Background to my interest in teaching children with autism


            Like most people I know, Felicity was born some years before he grew up.  If you wonder how many years it has been since he was born, the answer depends on who you are.  Everything is relative.  If you happen to be a client, you will want him to be and to look older than he is and does not — which, of course, he is and does not.  If you are not a client and you are male, he would state with conviction that he is older than he looks.  If you are not a client and you are female, he would state with certainty that he seems older than he is.  And if you are none of the above, with as much assurance as I have about your identity, he would affirm with a definite maybe that he is every bit as old as he should be.  One thing is sure.  By western standards, he was born on a truly auspicious date, namely, 7/11.  Of course, if you’re American, this means he was born in July; whereas, if you’re British, it means he was born in November.  It seems only right that you should be yourself, even if you are none of the above.
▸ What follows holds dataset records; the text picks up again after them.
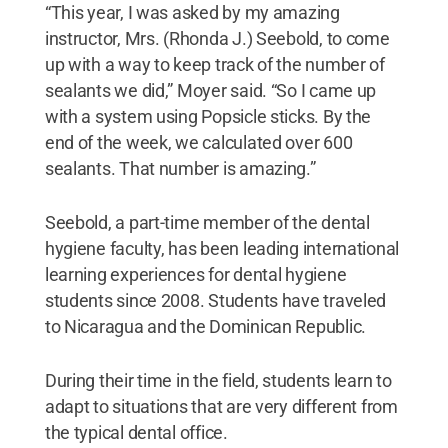
“This year, I was asked by my amazing
instructor, Mrs. (Rhonda J.) Seebold, to come
up with a way to keep track of the number of
sealants we did,” Moyer said. “So I came up
with a system using Popsicle sticks. By the
end of the week, we calculated over 600
sealants. That number is amazing.”
Seebold, a part-time member of the dental
hygiene faculty, has been leading international
learning experiences for dental hygiene
students since 2008. Students have traveled
to Nicaragua and the Dominican Republic.
During their time in the field, students learn to
adapt to situations that are very different from
the typical dental office.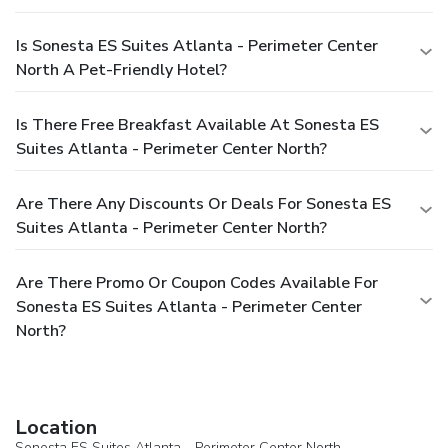
Is Sonesta ES Suites Atlanta - Perimeter Center
North A Pet-Friendly Hotel?
Is There Free Breakfast Available At Sonesta ES
Suites Atlanta - Perimeter Center North?
Are There Any Discounts Or Deals For Sonesta ES
Suites Atlanta - Perimeter Center North?
Are There Promo Or Coupon Codes Available For
Sonesta ES Suites Atlanta - Perimeter Center
North?
Location
Sonesta ES Suites Atlanta - Perimeter Center North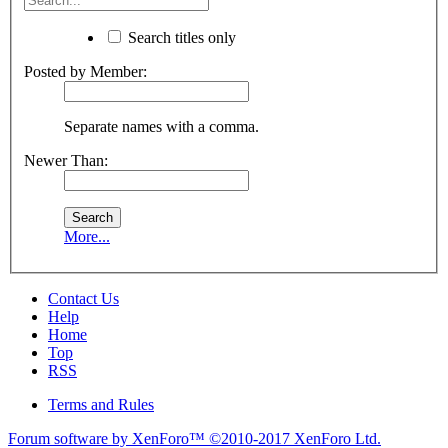
Search titles only
Posted by Member:
Separate names with a comma.
Newer Than:
More...
Contact Us
Help
Home
Top
RSS
Terms and Rules
Forum software by XenForo™
©2010-2017 XenForo Ltd.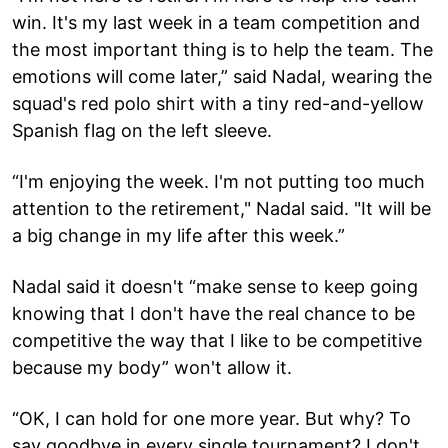
win. It's my last week in a team competition and
the most important thing is to help the team. The
emotions will come later,” said Nadal, wearing the
squad's red polo shirt with a tiny red-and-yellow
Spanish flag on the left sleeve.
“I'm enjoying the week. I'm not putting too much
attention to the retirement," Nadal said. "It will be
a big change in my life after this week.”
Nadal said it doesn't “make sense to keep going
knowing that I don't have the real chance to be
competitive the way that I like to be competitive
because my body” won't allow it.
“OK, I can hold for one more year. But why? To
say goodbye in every single tournament? I don't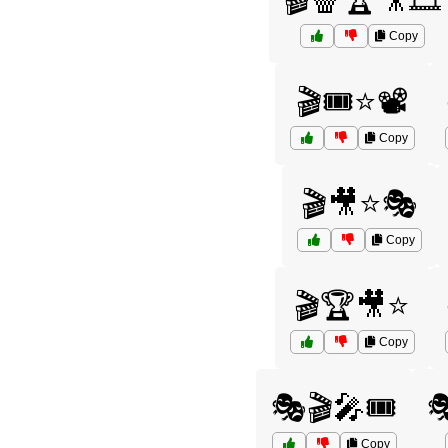
🎬🍿🏆🎥🎞️
Copy
🎬🎟️⭐📽️
Copy
🎬🎥⭐🎭
Copy
🎬🏆🎥⭐
Copy
🎭🎬🎤🎟️

Copy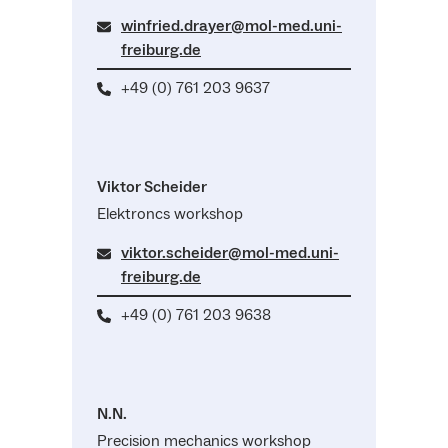
winfried.drayer@mol-med.uni-
freiburg.de
+49 (0) 761 203 9637
Viktor Scheider
Elektroncs workshop
viktor.scheider@mol-med.uni-
freiburg.de
+49 (0) 761 203 9638
N.N.
Precision mechanics workshop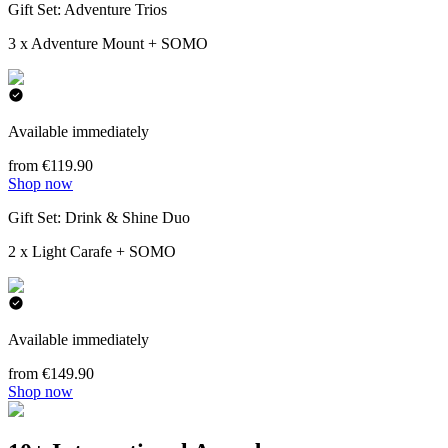
Gift Set: Adventure Trios
3 x Adventure Mount + SOMO
Available immediately
from €119.90
Shop now
Gift Set: Drink & Shine Duo
2 x Light Carafe + SOMO
Available immediately
from €149.90
Shop now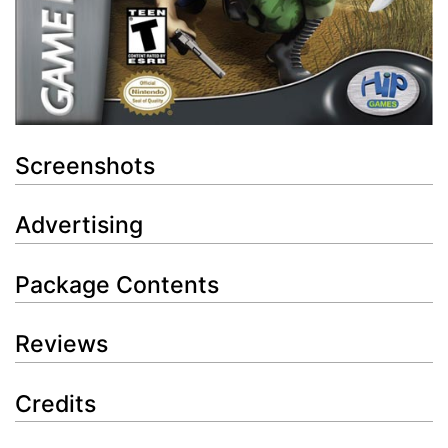
Screenshots
Advertising
Package Contents
Reviews
Credits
            When he was born, he was named.  Although we could dispense with it, in case you were wondering how he got his name, let’s get that unpleasantness out of the way.  His mother had a number of character traits which endeared her to nobody.  In particular, three of her traits left Felicity just plain cold.  These were her impatience, her assurance that if she had even a passing thought it was bound to be absolutely true (probably justified to her by her acquired surname), and her insistence that nothing interfere with the serenity of her life.  That’s how he got his name.             

            During the entire time of her ‘confinement’, his mother was absolutely convinced that Felicity was a girl.  Not even his wizened, prune‑like appearance when he emerged and his extra little gizmo could shake her unfailing belief.  Of course, having decided on his gender in advance, her impatience demanded that he be named long before birth.  That’s how he got girl’s names.  I suppose it was to ensure that he got the message to behave himself, and not to upset her in any way, that she dubbed him Felicity.  She added the other names out of spite, to get back at him for having failed to be a girl.  Alice and Connie were his two, much despised, spinster aunts.  Their dislike for his aunts Alice and Connie was the only subject on which his parents and he were ever known to agree.